═════ PROVIDED INFORMATION
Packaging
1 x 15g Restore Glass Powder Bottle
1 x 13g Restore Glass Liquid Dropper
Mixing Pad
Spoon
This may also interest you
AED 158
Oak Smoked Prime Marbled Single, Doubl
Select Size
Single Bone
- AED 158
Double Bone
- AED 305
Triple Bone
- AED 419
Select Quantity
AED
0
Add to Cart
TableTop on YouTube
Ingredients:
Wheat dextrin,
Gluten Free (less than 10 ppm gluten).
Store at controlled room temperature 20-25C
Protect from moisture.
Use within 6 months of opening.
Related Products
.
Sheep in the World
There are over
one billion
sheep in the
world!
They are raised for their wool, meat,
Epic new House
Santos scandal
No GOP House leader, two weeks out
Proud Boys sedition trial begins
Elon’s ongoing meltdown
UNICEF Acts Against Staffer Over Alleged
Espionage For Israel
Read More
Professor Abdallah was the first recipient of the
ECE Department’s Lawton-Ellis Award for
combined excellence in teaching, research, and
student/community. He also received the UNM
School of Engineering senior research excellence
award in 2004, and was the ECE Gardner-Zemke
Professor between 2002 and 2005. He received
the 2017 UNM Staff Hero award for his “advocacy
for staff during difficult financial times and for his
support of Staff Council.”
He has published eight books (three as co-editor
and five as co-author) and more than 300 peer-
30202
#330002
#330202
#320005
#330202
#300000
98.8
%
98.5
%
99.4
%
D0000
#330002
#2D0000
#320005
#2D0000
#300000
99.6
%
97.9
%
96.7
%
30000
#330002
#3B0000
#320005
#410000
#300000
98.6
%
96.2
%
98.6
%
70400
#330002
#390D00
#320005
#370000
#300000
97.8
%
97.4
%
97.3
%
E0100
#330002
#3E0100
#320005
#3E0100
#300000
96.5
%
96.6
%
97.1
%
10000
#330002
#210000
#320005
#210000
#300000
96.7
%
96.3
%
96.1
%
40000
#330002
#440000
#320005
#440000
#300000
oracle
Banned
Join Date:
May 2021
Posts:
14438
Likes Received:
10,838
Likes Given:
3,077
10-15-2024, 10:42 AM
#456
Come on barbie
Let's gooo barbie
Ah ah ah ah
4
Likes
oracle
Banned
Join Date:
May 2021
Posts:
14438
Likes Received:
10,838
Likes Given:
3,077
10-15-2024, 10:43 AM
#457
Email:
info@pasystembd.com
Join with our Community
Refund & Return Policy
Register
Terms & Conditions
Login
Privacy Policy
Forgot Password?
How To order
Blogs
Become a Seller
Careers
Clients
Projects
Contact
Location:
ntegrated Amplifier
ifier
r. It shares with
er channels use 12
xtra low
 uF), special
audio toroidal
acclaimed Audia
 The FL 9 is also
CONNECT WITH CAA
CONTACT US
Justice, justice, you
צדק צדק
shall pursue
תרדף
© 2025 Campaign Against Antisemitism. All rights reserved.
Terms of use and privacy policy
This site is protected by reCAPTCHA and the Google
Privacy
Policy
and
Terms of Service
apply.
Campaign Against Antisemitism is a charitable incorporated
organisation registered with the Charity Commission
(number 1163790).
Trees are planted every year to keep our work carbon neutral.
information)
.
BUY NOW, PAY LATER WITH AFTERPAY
══════════
# TASK STATEMENT:
Reproduce the listing exactly. Every line stays as it is.

# TASK RESULT:
Packaging
1 x 15g Restore Glass Powder Bottle
1 x 13g Restore Glass Liquid Dropper
Mixing Pad
Spoon
This may also interest you
AED 158
Oak Smoked Prime Marbled Single, Doubl
Select Size
Single Bone
- AED 158
Double Bone
- AED 305
Triple Bone
- AED 419
Select Quantity
AED
0
Add to Cart
TableTop on YouTube
Ingredients:
Wheat dextrin,
Gluten Free (less than 10 ppm gluten).
Store at controlled room temperature 20-25C
Protect from moisture.
Use within 6 months of opening.
Related Products
.
Sheep in the World
There are over
one billion
sheep in the
world!
They are raised for their wool, meat,
Epic new House
Santos scandal
No GOP House leader, two weeks out
Proud Boys sedition trial begins
Elon’s ongoing meltdown
UNICEF Acts Against Staffer Over Alleged
Espionage For Israel
Read More
Professor Abdallah was the first recipient of the
ECE Department’s Lawton-Ellis Award for
combined excellence in teaching, research, and
student/community. He also received the UNM
School of Engineering senior research excellence
award in 2004, and was the ECE Gardner-Zemke
Professor between 2002 and 2005. He received
the 2017 UNM Staff Hero award for his “advocacy
for staff during difficult financial times and for his
support of Staff Council.”
He has published eight books (three as co-editor
and five as co-author) and more than 300 peer-
30202
#330002
#330202
#320005
#330202
#300000
98.8
%
98.5
%
99.4
%
D0000
#330002
#2D0000
#320005
#2D0000
#300000
99.6
%
97.9
%
96.7
%
30000
#330002
#3B0000
#320005
#410000
#300000
98.6
%
96.2
%
98.6
%
70400
#330002
#390D00
#320005
#370000
#300000
97.8
%
97.4
%
97.3
%
E0100
#330002
#3E0100
#320005
#3E0100
#300000
96.5
%
96.6
%
97.1
%
10000
#330002
#210000
#320005
#210000
#300000
96.7
%
96.3
%
96.1
%
40000
#330002
#440000
#320005
#440000
#300000
oracle
Banned
Join Date:
May 2021
Posts:
14438
Likes Received:
10,838
Likes Given:
3,077
10-15-2024, 10:42 AM
#456
Come on barbie
Let's gooo barbie
Ah ah ah ah
4
Likes
oracle
Banned
Join Date:
May 2021
Posts:
14438
Likes Received:
10,838
Likes Given:
3,077
10-15-2024, 10:43 AM
#457
Email:
info@pasystembd.com
Join with our Community
Refund & Return Policy
Register
Terms & Conditions
Login
Privacy Policy
Forgot Password?
How To order
Blogs
Become a Seller
Careers
Clients
Projects
Contact
Location:
ntegrated Amplifier
ifier
r. It shares with
er channels use 12
xtra low
 uF), special
audio toroidal
acclaimed Audia
 The FL 9 is also
CONNECT WITH CAA
CONTACT US
Justice, justice, you
צדק צדק
shall pursue
תרדף
© 2025 Campaign Against Antisemitism. All rights reserved.
Terms of use and privacy policy
This site is protected by reCAPTCHA and the Google
Privacy
Policy
and
Terms of Service
apply.
Campaign Against Antisemitism is a charitable incorporated
organisation registered with the Charity Commission
(number 1163790).
Trees are planted every year to keep our work carbon neutral.
information)
.
BUY NOW, PAY LATER WITH AFTERPAY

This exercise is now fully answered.